Inside the refurbished structure itself, open to the public since 14 October 2022, shiny new shops, cafes, bars and restaurants jostle with a cinema and theatre, and the part I’m here to try: Lift 109.
The lift emerges and we all gasp in wonder, involuntarily letting out a ‘wooooowwww’ in unison
It’s a new attraction offering that most coveted of city experiences - expansive views from on high. To ensure it really does feel like an “experience”, other elements have been created to give context before you get to the main event. It starts in the Power Station’s grand, Art Deco Turbine Hall, where various interactive digital displays give a sense of the building’s history, from when the set of two interconnected working coal-fired power plants were built between 1929-1941, to its official shut down in 1983. (My favourite takeaway: feral cats used to prowl the turbine hall catching mice, and went “crazy” whenever the machines powered down because of the sudden silence.)
Next it’s into an antechamber, where colourful projections swoop around the walls, some of them interactive, with patterns that move in line with you. It switches from scarlet sparks to blue and white lights and is, all-in-all, a not unpleasant way to spend five minutes. Then comes the first lift - not particularly sexy, this one, being all function, to whip guests up to the 12th floor. From here, rust-coloured, industrial-looking spiral stairs take you higher.
And then, at last, the star of the show: a circular glass elevator, reminiscent of the one in Charlie and the Chocolate factory, which ascends the last bit, up to the top of the refurbished north-west chimney. The lift ceiling is glass, too, and the way to the top illuminated by spheres of dazzling light guiding the upward trajectory while a soundtrack of a quickening, pulsating beats builds in the background. The lift emerges from the shaft and we all gasp in wonder, involuntarily letting out a “wooooowwww” in unison as London in 360-degree splendour is revealed.
I’ll admit it: I am as stunned as anyone. The full wraparound view of the city at night from a totally new perspective is much more impressive than I ever could have imagined. The bridges, all lit up in twinkling, golden lights; the Thames, dark and mysterious and seeming much wider from this vantage; the landmark spotting (look! There’s the Shard! The London Eye!). And the power station itself adds something special - the other lofty chimneys framing the city from different angles.

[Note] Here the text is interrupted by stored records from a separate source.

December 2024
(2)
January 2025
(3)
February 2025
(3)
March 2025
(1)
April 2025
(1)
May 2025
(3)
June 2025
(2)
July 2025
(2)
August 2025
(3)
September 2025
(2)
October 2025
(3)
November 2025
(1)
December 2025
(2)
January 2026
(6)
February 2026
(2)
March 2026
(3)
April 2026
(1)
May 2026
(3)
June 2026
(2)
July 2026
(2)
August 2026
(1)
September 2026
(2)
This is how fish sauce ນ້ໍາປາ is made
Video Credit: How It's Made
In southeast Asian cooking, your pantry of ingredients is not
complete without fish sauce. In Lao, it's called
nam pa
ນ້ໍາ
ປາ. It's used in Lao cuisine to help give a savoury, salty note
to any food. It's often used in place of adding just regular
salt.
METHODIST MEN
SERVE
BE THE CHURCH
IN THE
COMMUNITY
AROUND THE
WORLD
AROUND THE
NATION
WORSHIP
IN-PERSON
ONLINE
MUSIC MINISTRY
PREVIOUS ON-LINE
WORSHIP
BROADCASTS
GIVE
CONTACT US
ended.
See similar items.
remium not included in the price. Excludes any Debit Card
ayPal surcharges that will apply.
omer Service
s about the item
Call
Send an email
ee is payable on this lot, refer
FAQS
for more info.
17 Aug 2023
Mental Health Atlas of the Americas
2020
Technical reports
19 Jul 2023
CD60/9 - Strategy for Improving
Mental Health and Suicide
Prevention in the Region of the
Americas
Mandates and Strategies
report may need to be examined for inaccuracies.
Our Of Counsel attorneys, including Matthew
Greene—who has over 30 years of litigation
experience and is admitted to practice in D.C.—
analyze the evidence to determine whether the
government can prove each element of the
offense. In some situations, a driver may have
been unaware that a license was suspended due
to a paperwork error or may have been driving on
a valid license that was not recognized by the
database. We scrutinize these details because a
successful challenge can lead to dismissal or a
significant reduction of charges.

The lift’s name of 109 refers to its height - we’re seeing London spread out before us from 109m high. We have seven and a half minutes up here to drink it in, make our circuits, try (and largely fail) to take pictures that show the incredible view, rather than the reflections of our own phones.
And then it’s over: back down we go, first in the magic lift, then the less glamorous version. There’s only the ubiquitous gift shop to be navigated before we’re back in the turbine hall, from where I’ll be heading off and tramping the warren of London’s Underground once more. In 20 minutes, I’ll be grumbling anew about being too sweaty on the Tube. But for now, I hold onto this moment; because for now, I am looking at my city with the joy-filled, unjaded eyes of a tourist. For now, I am jolted out of my torpor, and I finally see London once again - and she looks pretty darn good.